This two day festival of Indian Classical Dances was held at Ravindra Bharathi on 5th and 6th June 2013. 


5th June 2013: Part 1: Kuchipudi Dance by Dr Yashoda Thakore

Dr Yashoda Thakore showcased a thematic presentation Setubandhanam in Kuchipudi style. 
THE HINDU reviewed this dance program as below:
“The thematic presentation in Kuchipudi format was something unique, in the sense, it has never been explored by any other dancer known to us. ‘Setubandhanam’ by Yashoda Thakore was not just the story of Ramayana using the flash-back technique, but its allegorical connotation has been brought out with absolute clarity and simplicity within the artistic medium. “
“The artist as keen to drive home certain greater truths rather than the familiar story of Ramayanawhich ofcourse formed the outer coat of her dance theme. She blended the Valmiki Ramayana verses(Sanskrit) with Tulasidas’ Ramacharitra Manas’ verses with a dash of  Thygaraja kriti and more modern day Devulapalli Krishna Sastry’s composition. Together they made for a wholesome sequence of events in song format.”

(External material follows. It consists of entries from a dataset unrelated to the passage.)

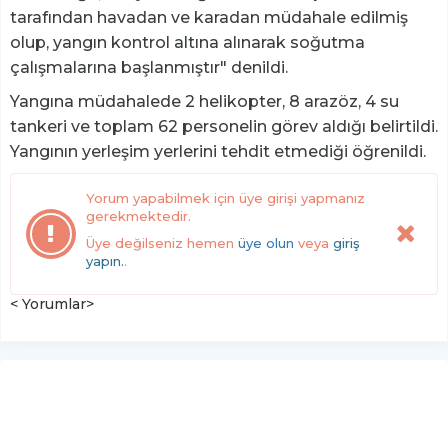
tarafından havadan ve karadan müdahale edilmiş
olup, yangın kontrol altına alınarak soğutma
çalışmalarına başlanmıştır" denildi.
Yangına müdahalede 2 helikopter, 8 arazöz, 4 su
tankeri ve toplam 62 personelin görev aldığı belirtildi.
Yangının yerleşim yerlerini tehdit etmediği öğrenildi.
Yorum yapabilmek için üye girişi yapmanız
gerekmektedir.
Üye değilseniz hemen
üye olun
veya
giriş
yapın.
.
< Yorumlar>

5th June 2013: Part 2: Kathak Dance by Smt. Mangala Bhatt

THE HINDU reviewed this dance program as below:
“Part two of Sica Nrithyotsav was led by our very own Kathak exponent Mangala Bhatt and her desciples in the customary format of a Ganesh Vandana followed by technical nritta (pure dance), a thumri.  a Shyayari Sargam, two taranas and a Sufi piece. Mangala took to the stage in three solos which she presented with elan.”
“Shaheri Sargam teri mehfil mey … was beautiful especially the expressive lines where the group tried to show three different looks (nazar) dipicting three varied moods!
The Sufi song with white dupatta held across the head and shoulders (like the dervish) was more of an aesthetic piece where the dancers with slow moves gyrated to a prayerlike song to a partially lit stage which made for a suitable ambience.”


6th June 2013: Bharatanatyam Dance Drama by Smitha Madhav

THE HINDU reviewed this dance program as below:
” The refreshing offering of ‘Azhagar Kurinji’ ballet by Smitha Madhav gave us a peak into ancient Tamil folk dance tradition, adopted by doyens like Rukmini Devi Arundale into a classical mode (Bharatanatyam) with its popularity and freshness intact.”
 “Smitha as the wealthy Mohana Valli exuded charm and grace as she danced her way delicately into the hearts of the audience.  …….  Her role, with minimal footwork, was demanding in terms of abhinaya, especially three solo songs in sequence ( Ivvan yaaro ariyen sakhiye, Madhavanai and Kadalai endranai )  which needed varied treatment and to Smitha’s credit it must be admitted that she dramatised these with aplomb.”